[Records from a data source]
====================
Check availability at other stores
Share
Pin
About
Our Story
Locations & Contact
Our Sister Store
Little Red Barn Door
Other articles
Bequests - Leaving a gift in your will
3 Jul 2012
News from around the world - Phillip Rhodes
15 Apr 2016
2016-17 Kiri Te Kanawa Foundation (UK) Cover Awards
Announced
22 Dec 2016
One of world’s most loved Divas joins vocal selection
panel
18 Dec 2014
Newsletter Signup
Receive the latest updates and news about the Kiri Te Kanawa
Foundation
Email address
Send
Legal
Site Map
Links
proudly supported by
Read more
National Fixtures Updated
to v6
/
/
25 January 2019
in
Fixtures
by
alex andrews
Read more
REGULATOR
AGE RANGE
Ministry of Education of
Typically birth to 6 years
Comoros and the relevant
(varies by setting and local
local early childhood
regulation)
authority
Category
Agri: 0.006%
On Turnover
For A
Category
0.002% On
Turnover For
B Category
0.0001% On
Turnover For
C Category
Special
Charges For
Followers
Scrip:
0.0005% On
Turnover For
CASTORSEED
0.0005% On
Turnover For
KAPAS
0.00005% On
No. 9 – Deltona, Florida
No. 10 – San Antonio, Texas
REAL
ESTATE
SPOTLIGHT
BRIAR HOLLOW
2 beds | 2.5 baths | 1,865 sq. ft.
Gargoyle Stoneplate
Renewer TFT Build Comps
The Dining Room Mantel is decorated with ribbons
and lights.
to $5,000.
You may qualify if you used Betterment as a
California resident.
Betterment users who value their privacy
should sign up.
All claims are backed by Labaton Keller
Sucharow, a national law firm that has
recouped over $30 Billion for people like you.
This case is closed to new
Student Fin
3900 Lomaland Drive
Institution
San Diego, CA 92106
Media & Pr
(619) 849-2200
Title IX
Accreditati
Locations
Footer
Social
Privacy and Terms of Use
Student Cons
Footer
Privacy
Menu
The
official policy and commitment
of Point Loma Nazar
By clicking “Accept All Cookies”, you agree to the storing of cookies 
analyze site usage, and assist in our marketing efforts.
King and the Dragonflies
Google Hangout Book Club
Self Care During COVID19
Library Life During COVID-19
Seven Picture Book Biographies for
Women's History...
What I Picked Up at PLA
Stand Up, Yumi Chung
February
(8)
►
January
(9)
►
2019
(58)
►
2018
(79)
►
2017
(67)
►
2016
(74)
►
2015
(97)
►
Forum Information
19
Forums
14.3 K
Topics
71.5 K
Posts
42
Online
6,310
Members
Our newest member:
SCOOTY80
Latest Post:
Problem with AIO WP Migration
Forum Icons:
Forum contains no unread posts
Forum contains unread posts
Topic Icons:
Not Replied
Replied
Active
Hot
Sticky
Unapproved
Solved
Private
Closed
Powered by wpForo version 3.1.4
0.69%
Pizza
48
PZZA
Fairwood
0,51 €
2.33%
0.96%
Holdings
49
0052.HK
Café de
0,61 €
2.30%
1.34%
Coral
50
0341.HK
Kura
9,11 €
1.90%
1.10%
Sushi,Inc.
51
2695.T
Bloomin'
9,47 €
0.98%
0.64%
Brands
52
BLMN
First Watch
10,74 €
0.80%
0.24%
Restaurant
====================
- [What you will do]
Scan the entries above and return each line that holds "Book".

- [Your solution]
Google Hangout Book Club
Seven Picture Book Biographies for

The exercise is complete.